■ **WORK INSTRUCTIONS**:
Type the data below again exactly. Omit all pictures.
-- DATASET ENTRIES follows --
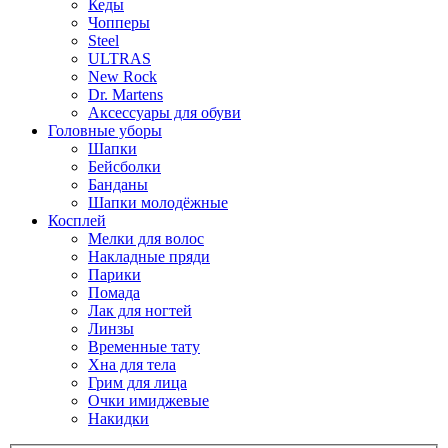
Кеды
Чопперы
Steel
ULTRAS
New Rock
Dr. Martens
Аксессуары для обуви
Головные уборы
Шапки
Бейсболки
Банданы
Шапки молодёжные
Косплей
Мелки для волос
Накладные пряди
Парики
Помада
Лак для ногтей
Линзы
Временные тату
Хна для тела
Грим для лица
Очки имиджевые
Накидки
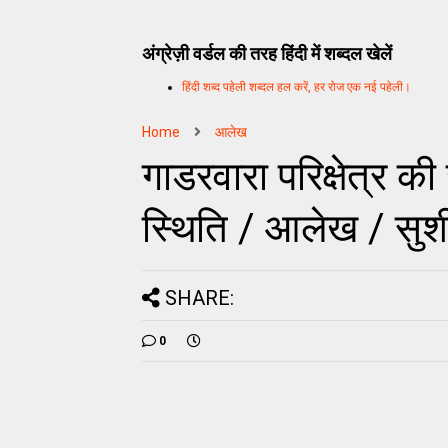
अंग्रेज़ी वर्डल की तरह हिंदी में शब्दल खेलें
हिंदी शब्द पहेली शब्दल हल करें, हर रोज एक नई पहेली।
Home
आलेख
गाडरवारा परिक्षेत्र क
स्थिति / आलेख / सुशी
SHARE:
0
-- DATASET ENTRIES concluded --
■ **SOLUTION TO THE EXERCISE**:
Кеды
Чопперы
Steel
ULTRAS
New Rock
Dr. Martens
Аксессуары для обуви
Головные уборы
Шапки
Бейсболки
Банданы
Шапки молодёжные
Косплей
Мелки для волос
Накладные пряди
Парики
Помада
Лак для ногтей
Линзы
Временные тату
Хна для тела
Грим для лица
Очки имиджевые
Накидки
अंग्रेज़ी वर्डल की तरह हिंदी में शब्दल खेलें
हिंदी शब्द पहेली शब्दल हल करें, हर रोज एक नई पहेली।
Home
आलेख
गाडरवारा परिक्षेत्र क
स्थिति / आलेख / सुशी
SHARE:
0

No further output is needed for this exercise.